Starting at the first line, reproduce the listing below in full, exactly as given.

▶ **Data for analysis**
--------------------------------

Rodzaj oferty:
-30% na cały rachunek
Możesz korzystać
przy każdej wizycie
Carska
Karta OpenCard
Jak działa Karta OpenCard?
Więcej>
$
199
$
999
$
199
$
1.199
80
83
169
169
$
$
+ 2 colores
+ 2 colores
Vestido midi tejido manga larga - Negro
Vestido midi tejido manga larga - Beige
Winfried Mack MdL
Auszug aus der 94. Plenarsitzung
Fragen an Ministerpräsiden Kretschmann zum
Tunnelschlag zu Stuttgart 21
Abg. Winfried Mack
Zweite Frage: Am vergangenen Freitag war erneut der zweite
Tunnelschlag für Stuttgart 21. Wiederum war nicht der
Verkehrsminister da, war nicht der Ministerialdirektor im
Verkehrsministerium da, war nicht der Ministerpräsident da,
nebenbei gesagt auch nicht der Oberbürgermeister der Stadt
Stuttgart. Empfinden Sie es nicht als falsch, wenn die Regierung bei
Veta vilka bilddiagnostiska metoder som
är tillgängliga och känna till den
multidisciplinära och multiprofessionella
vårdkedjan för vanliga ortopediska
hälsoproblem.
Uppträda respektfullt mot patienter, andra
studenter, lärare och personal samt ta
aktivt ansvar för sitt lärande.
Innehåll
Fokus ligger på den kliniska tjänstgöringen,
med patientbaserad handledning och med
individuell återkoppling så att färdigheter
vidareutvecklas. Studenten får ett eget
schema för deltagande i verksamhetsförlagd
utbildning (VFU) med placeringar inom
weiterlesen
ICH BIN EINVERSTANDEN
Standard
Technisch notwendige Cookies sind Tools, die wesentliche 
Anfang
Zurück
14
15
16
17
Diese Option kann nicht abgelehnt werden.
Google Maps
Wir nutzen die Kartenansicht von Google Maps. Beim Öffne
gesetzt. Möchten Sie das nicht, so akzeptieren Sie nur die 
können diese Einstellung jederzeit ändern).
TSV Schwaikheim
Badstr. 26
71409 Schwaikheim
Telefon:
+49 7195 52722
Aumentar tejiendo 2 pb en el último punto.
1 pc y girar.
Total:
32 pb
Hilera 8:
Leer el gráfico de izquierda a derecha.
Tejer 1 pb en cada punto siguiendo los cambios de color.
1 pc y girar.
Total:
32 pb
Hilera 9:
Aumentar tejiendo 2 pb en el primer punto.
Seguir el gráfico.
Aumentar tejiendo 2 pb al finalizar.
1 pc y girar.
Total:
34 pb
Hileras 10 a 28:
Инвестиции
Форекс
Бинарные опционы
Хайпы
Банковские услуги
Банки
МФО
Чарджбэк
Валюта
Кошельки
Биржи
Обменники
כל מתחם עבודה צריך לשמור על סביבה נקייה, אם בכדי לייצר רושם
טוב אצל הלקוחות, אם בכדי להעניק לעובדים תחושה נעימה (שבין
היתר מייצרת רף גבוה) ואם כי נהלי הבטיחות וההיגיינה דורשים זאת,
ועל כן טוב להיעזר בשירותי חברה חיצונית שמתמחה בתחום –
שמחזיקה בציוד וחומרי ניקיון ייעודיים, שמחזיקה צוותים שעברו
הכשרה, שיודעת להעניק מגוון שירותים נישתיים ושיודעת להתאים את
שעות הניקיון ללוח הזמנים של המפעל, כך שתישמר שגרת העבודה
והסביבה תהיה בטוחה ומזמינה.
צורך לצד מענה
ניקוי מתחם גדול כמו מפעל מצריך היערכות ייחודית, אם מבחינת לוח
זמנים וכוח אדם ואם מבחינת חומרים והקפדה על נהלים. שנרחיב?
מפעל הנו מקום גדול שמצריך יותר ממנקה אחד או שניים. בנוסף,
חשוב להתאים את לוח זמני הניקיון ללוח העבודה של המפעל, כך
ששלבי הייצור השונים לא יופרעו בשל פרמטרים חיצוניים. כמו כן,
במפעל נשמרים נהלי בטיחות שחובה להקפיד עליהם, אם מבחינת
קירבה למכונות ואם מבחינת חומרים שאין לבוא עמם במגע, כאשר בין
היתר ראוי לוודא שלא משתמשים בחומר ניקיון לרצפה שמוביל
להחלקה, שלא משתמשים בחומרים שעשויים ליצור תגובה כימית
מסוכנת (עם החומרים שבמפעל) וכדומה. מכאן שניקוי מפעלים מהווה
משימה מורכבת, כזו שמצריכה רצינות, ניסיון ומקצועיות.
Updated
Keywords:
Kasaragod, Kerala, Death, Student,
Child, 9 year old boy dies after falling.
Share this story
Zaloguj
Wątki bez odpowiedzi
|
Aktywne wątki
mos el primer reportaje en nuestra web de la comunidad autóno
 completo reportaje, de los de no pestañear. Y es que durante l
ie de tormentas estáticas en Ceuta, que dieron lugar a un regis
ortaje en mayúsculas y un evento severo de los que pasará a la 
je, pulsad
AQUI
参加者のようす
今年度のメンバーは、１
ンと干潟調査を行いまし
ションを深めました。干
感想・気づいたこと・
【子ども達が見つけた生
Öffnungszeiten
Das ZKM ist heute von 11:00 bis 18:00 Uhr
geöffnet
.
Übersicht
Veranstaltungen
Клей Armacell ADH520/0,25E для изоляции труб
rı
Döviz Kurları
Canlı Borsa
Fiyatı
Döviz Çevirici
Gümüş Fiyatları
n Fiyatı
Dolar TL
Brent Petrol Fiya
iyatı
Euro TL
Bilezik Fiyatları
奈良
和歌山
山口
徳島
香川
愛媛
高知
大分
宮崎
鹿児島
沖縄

--------------------------------

▶ **Expected output**
Rodzaj oferty:
-30% na cały rachunek
Możesz korzystać
przy każdej wizycie
Carska
Karta OpenCard
Jak działa Karta OpenCard?
Więcej>
$
199
$
999
$
199
$
1.199
80
83
169
169
$
$
+ 2 colores
+ 2 colores
Vestido midi tejido manga larga - Negro
Vestido midi tejido manga larga - Beige
Winfried Mack MdL
Auszug aus der 94. Plenarsitzung
Fragen an Ministerpräsiden Kretschmann zum
Tunnelschlag zu Stuttgart 21
Abg. Winfried Mack
Zweite Frage: Am vergangenen Freitag war erneut der zweite
Tunnelschlag für Stuttgart 21. Wiederum war nicht der
Verkehrsminister da, war nicht der Ministerialdirektor im
Verkehrsministerium da, war nicht der Ministerpräsident da,
nebenbei gesagt auch nicht der Oberbürgermeister der Stadt
Stuttgart. Empfinden Sie es nicht als falsch, wenn die Regierung bei
Veta vilka bilddiagnostiska metoder som
är tillgängliga och känna till den
multidisciplinära och multiprofessionella
vårdkedjan för vanliga ortopediska
hälsoproblem.
Uppträda respektfullt mot patienter, andra
studenter, lärare och personal samt ta
aktivt ansvar för sitt lärande.
Innehåll
Fokus ligger på den kliniska tjänstgöringen,
med patientbaserad handledning och med
individuell återkoppling så att färdigheter
vidareutvecklas. Studenten får ett eget
schema för deltagande i verksamhetsförlagd
utbildning (VFU) med placeringar inom
weiterlesen
ICH BIN EINVERSTANDEN
Standard
Technisch notwendige Cookies sind Tools, die wesentliche 
Anfang
Zurück
14
15
16
17
Diese Option kann nicht abgelehnt werden.
Google Maps
Wir nutzen die Kartenansicht von Google Maps. Beim Öffne
gesetzt. Möchten Sie das nicht, so akzeptieren Sie nur die 
können diese Einstellung jederzeit ändern).
TSV Schwaikheim
Badstr. 26
71409 Schwaikheim
Telefon:
+49 7195 52722
Aumentar tejiendo 2 pb en el último punto.
1 pc y girar.
Total:
32 pb
Hilera 8:
Leer el gráfico de izquierda a derecha.
Tejer 1 pb en cada punto siguiendo los cambios de color.
1 pc y girar.
Total:
32 pb
Hilera 9:
Aumentar tejiendo 2 pb en el primer punto.
Seguir el gráfico.
Aumentar tejiendo 2 pb al finalizar.
1 pc y girar.
Total:
34 pb
Hileras 10 a 28:
Инвестиции
Форекс
Бинарные опционы
Хайпы
Банковские услуги
Банки
МФО
Чарджбэк
Валюта
Кошельки
Биржи
Обменники
כל מתחם עבודה צריך לשמור על סביבה נקייה, אם בכדי לייצר רושם
טוב אצל הלקוחות, אם בכדי להעניק לעובדים תחושה נעימה (שבין
היתר מייצרת רף גבוה) ואם כי נהלי הבטיחות וההיגיינה דורשים זאת,
ועל כן טוב להיעזר בשירותי חברה חיצונית שמתמחה בתחום –
שמחזיקה בציוד וחומרי ניקיון ייעודיים, שמחזיקה צוותים שעברו
הכשרה, שיודעת להעניק מגוון שירותים נישתיים ושיודעת להתאים את
שעות הניקיון ללוח הזמנים של המפעל, כך שתישמר שגרת העבודה
והסביבה תהיה בטוחה ומזמינה.
צורך לצד מענה
ניקוי מתחם גדול כמו מפעל מצריך היערכות ייחודית, אם מבחינת לוח
זמנים וכוח אדם ואם מבחינת חומרים והקפדה על נהלים. שנרחיב?
מפעל הנו מקום גדול שמצריך יותר ממנקה אחד או שניים. בנוסף,
חשוב להתאים את לוח זמני הניקיון ללוח העבודה של המפעל, כך
ששלבי הייצור השונים לא יופרעו בשל פרמטרים חיצוניים. כמו כן,
במפעל נשמרים נהלי בטיחות שחובה להקפיד עליהם, אם מבחינת
קירבה למכונות ואם מבחינת חומרים שאין לבוא עמם במגע, כאשר בין
היתר ראוי לוודא שלא משתמשים בחומר ניקיון לרצפה שמוביל
להחלקה, שלא משתמשים בחומרים שעשויים ליצור תגובה כימית
מסוכנת (עם החומרים שבמפעל) וכדומה. מכאן שניקוי מפעלים מהווה
משימה מורכבת, כזו שמצריכה רצינות, ניסיון ומקצועיות.
Updated
Keywords:
Kasaragod, Kerala, Death, Student,
Child, 9 year old boy dies after falling.
Share this story
Zaloguj
Wątki bez odpowiedzi
|
Aktywne wątki
mos el primer reportaje en nuestra web de la comunidad autóno
 completo reportaje, de los de no pestañear. Y es que durante l
ie de tormentas estáticas en Ceuta, que dieron lugar a un regis
ortaje en mayúsculas y un evento severo de los que pasará a la 
je, pulsad
AQUI
参加者のようす
今年度のメンバーは、１
ンと干潟調査を行いまし
ションを深めました。干
感想・気づいたこと・
【子ども達が見つけた生
Öffnungszeiten
Das ZKM ist heute von 11:00 bis 18:00 Uhr
geöffnet
.
Übersicht
Veranstaltungen
Клей Armacell ADH520/0,25E для изоляции труб
rı
Döviz Kurları
Canlı Borsa
Fiyatı
Döviz Çevirici
Gümüş Fiyatları
n Fiyatı
Dolar TL
Brent Petrol Fiya
iyatı
Euro TL
Bilezik Fiyatları
奈良
和歌山
山口
徳島
香川
愛媛
高知
大分
宮崎
鹿児島
沖縄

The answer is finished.